Raoul and I drive around Los Angeles in his little car, finally old enough to talk about the old days and mean it, shaking our heads at the wildly flat nature of real life.  We are too young to do this, but we have only our own lives to draw any scale against. One day, if we're lucky, these will be the good old days.

I love The Sphinx.  I love Raoul.  There’s nothing I can do to save them.  I can no more stop them from smoking cigarettes than I can keep them from messing with the dark things of the universe, or keep the dark things of the universe from messing with them them.  The cherry end of their cigarettes will wink in the dark, flare when they suck, fizzle when they’re done. 

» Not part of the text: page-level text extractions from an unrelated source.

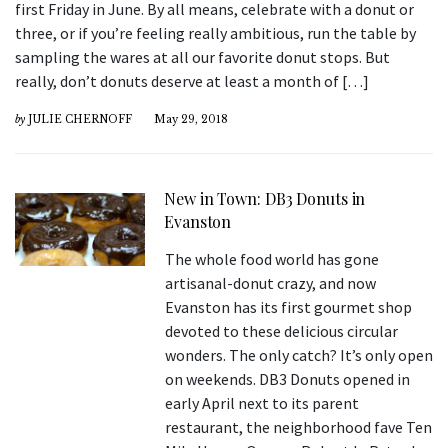
first Friday in June. By all means, celebrate with a donut or
three, or if you’re feeling really ambitious, run the table by
sampling the wares at all our favorite donut stops. But
really, don’t donuts deserve at least a month of […]
by
JULIE CHERNOFF
May 29, 2018
New in Town: DB3 Donuts in
Evanston
The whole food world has gone
artisanal-donut crazy, and now
Evanston has its first gourmet shop
devoted to these delicious circular
wonders. The only catch? It’s only open
on weekends. DB3 Donuts opened in
early April next to its parent
restaurant, the neighborhood fave Ten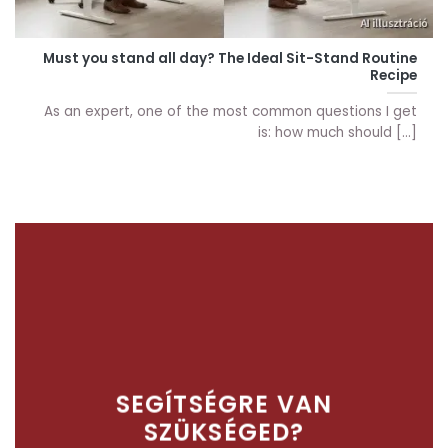
Must you stand all day? The Ideal Sit-Stand Routine
Recipe
As an expert, one of the most common questions I get
is: how much should [...]
SEGÍTSÉGRE VAN
SZÜKSÉGED?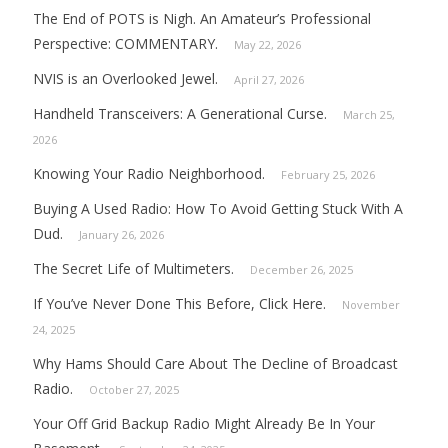
The End of POTS is Nigh. An Amateur’s Professional
Perspective: COMMENTARY.
May 22, 2026
NVIS is an Overlooked Jewel.
April 27, 2026
Handheld Transceivers: A Generational Curse.
March 25,
2026
Knowing Your Radio Neighborhood.
February 25, 2026
Buying A Used Radio: How To Avoid Getting Stuck With A
Dud.
January 26, 2026
The Secret Life of Multimeters.
December 26, 2025
If You’ve Never Done This Before, Click Here.
November
24, 2025
Why Hams Should Care About The Decline of Broadcast
Radio.
October 27, 2025
Your Off Grid Backup Radio Might Already Be In Your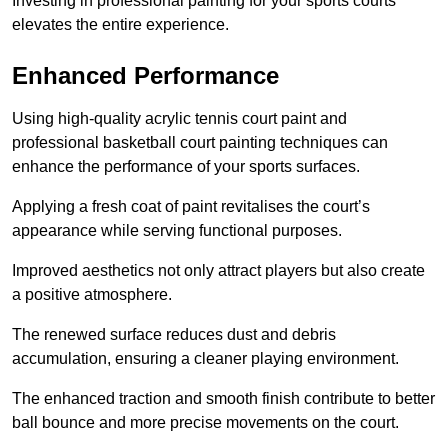
Investing in professional painting for your sports courts
elevates the entire experience.
Enhanced Performance
Using high-quality acrylic tennis court paint and
professional basketball court painting techniques can
enhance the performance of your sports surfaces.
Applying a fresh coat of paint revitalises the court’s
appearance while serving functional purposes.
Improved aesthetics not only attract players but also create
a positive atmosphere.
The renewed surface reduces dust and debris
accumulation, ensuring a cleaner playing environment.
The enhanced traction and smooth finish contribute to better
ball bounce and more precise movements on the court.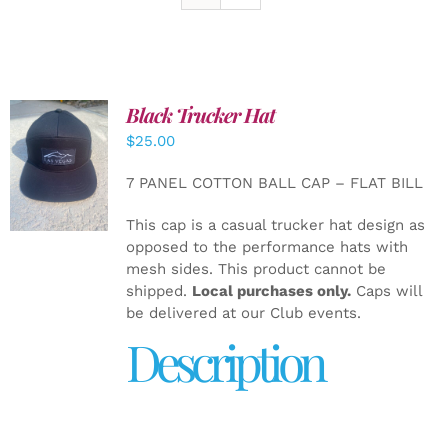
Black Trucker Hat
$
25.00
ADD TO
CART
/
7 PANEL COTTON BALL CAP – FLAT BILL
DETAILS
This cap is a casual trucker hat design as
opposed to the performance hats with
mesh sides. This product cannot be
shipped.
Local purchases only.
Caps will
be delivered at our Club events.
Description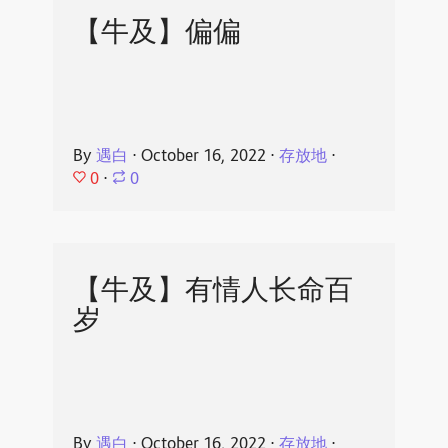
【牛及】偏偏
By
遇白
⋅
October 16, 2022
⋅
存放地
⋅
0
⋅
0
【牛及】有情人长命百
岁
By
遇白
⋅
October 16, 2022
⋅
存放地
⋅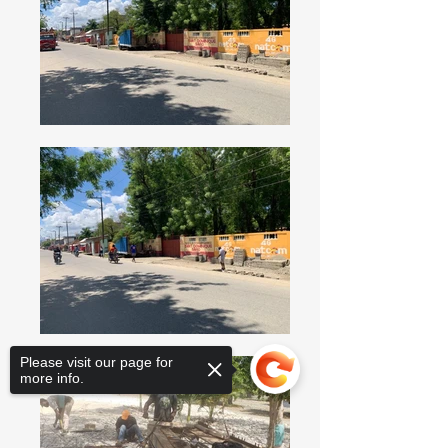
Please visit our page for
more info.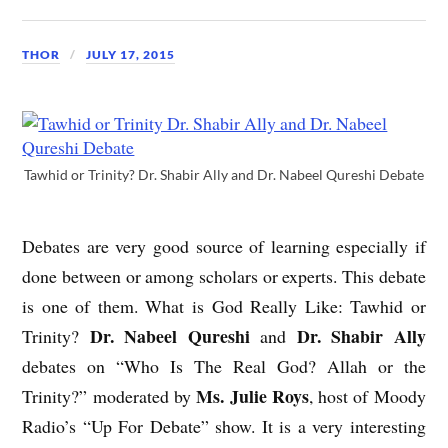
THOR
JULY 17, 2015
Tawhid or Trinity? Dr. Shabir Ally and Dr. Nabeel Qureshi Debate
Debates are very good source of learning especially if
done between or among scholars or experts. This debate
is one of them. What is God Really Like: Tawhid or
Dr. Nabeel Qureshi
Dr. Shabir Ally
Trinity?
and
debates on “Who Is The Real God? Allah or the
Ms. Julie Roys
Trinity?” moderated by
, host of Moody
Radio’s “Up For Debate” show. It is a very interesting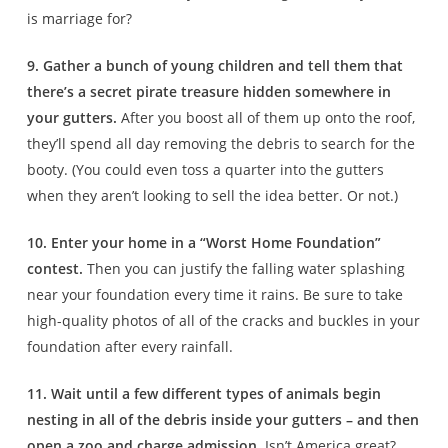
is marriage for?
9. Gather a bunch of young children and tell them that
there’s a secret pirate treasure hidden somewhere in
your gutters.
After you boost all of them up onto the roof,
they’ll spend all day removing the debris to search for the
booty. (You could even toss a quarter into the gutters
when they aren’t looking to sell the idea better. Or not.)
10. Enter your home in a “Worst Home Foundation”
contest.
Then you can justify the falling water splashing
near your foundation every time it rains. Be sure to take
high-quality photos of all of the cracks and buckles in your
foundation after every rainfall.
11. Wait until a few different types of animals begin
nesting in all of the debris inside your gutters – and then
open a zoo and charge admission.
Isn’t America great?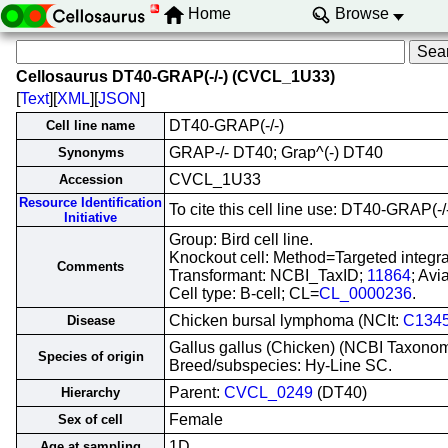
Home
Browse
Cellosaurus DT40-GRAP(-/-) (CVCL_1U33)
[
Text
][
XML
][
JSON
]
DT40-GRAP(-/-)
Cell line name
GRAP-/- DT40; Grap^(-) DT40
Synonyms
CVCL_1U33
Accession
Resource Identification
To cite this cell line use: DT40-GRAP
Initiative
Group: Bird cell line.
Knockout cell: Method=Targeted integ
Comments
Transformant: NCBI_TaxID;
11864
; Avi
Cell type: B-cell; CL=
CL_0000236
.
Chicken bursal lymphoma (NCIt:
C134
Disease
Gallus gallus (Chicken) (NCBI Taxono
Species of origin
Breed/subspecies: Hy-Line SC.
Parent:
CVCL_0249
(DT40)
Hierarchy
Female
Sex of cell
1D
Age at sampling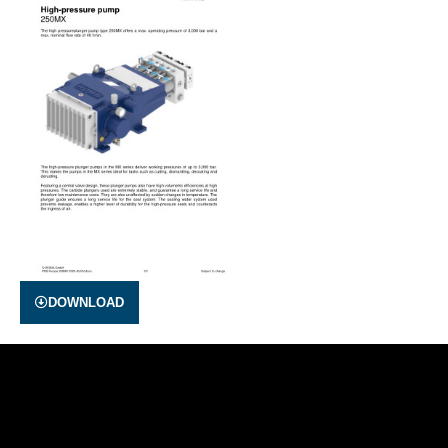
DOWNLOAD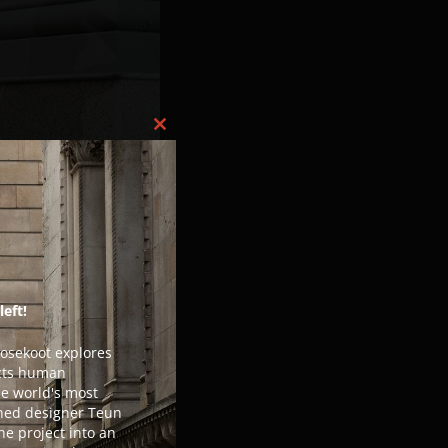
Close this module
left!
Losekoot explores
ects human
he world's most
ned designer Teun
he project into an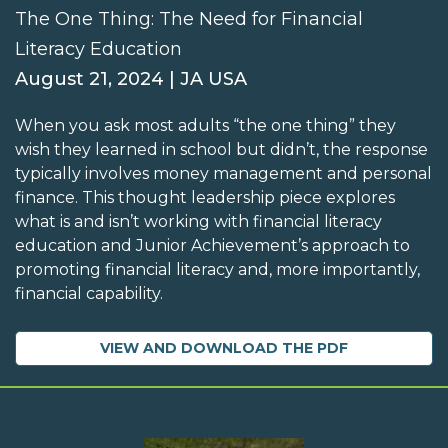
The One Thing: The Need for Financial
Literacy Education
August 21, 2024 | JA USA
When you ask most adults “the one thing” they
wish they learned in school but didn’t, the response
typically involves money management and personal
finance. This thought leadership piece explores
what is and isn’t working with financial literacy
education and Junior Achievement’s approach to
promoting financial literacy and, more importantly,
financial capability.
VIEW AND DOWNLOAD THE PDF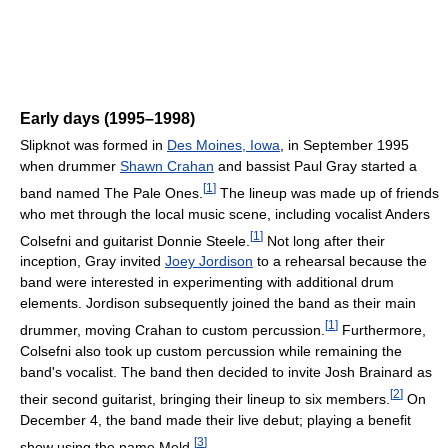
Early days (1995–1998)
Slipknot was formed in
Des Moines, Iowa
, in September 1995
when drummer
Shawn Crahan
and bassist Paul Gray started a
[
1
]
band named The Pale Ones.
The lineup was made up of friends
who met through the local music scene, including vocalist Anders
[
1
]
Colsefni and guitarist Donnie Steele.
Not long after their
inception, Gray invited
Joey Jordison
to a rehearsal because the
band were interested in experimenting with additional drum
elements. Jordison subsequently joined the band as their main
[
1
]
drummer, moving Crahan to custom percussion.
Furthermore,
Colsefni also took up custom percussion while remaining the
band's vocalist. The band then decided to invite Josh Brainard as
[
2
]
their second guitarist, bringing their lineup to six members.
On
December 4, the band made their live debut; playing a benefit
[
3
]
show using the name Meld.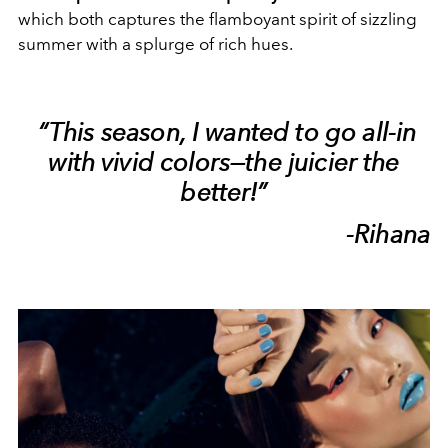
which both captures the flamboyant spirit of sizzling
summer with a splurge of rich hues.
“This season, I wanted to go all-in
with vivid colors—the juicier the
better!”
-Rihana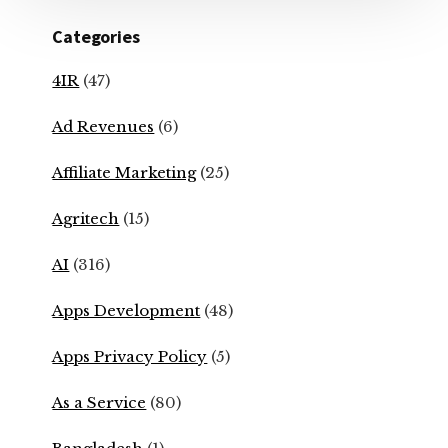
Categories
4IR
(47)
Ad Revenues
(6)
Affiliate Marketing
(25)
Agritech
(15)
AI
(316)
Apps Development
(48)
Apps Privacy Policy
(5)
As a Service
(80)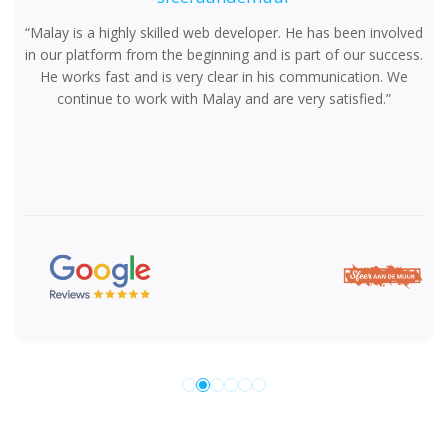
“Malay is a highly skilled web developer. He has been involved
in our platform from the beginning and is part of our success.
He works fast and is very clear in his communication. We
continue to work with Malay and are very satisfied.”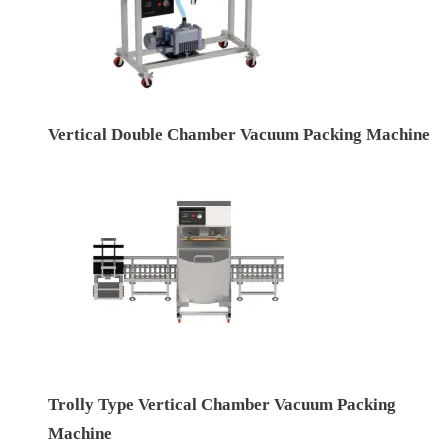
Vertical Double Chamber Vacuum Packing Machine
Trolly Type Vertical Chamber Vacuum Packing
Machine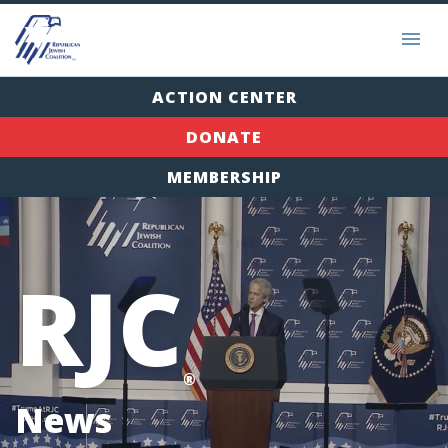
ACTION CENTER
DONATE
MEMBERSHIP
RJC
®
News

No single human being has any fucking idea what’s really going on.  Some have hunches that they obsess over.  Some have given up obsessing and are hoping for at least one more plate of Mexican food before they have to meet their ultimate fate, when they know their personalities will be wiped clean, their essence returned to the greater essence of God, and that glass they’ve been striving to see though, darkly, will clear like another sunny day  - but it will not be them seeing it.  The stuff mucking up that glass is them.  The stuff mucking up the glass is me. 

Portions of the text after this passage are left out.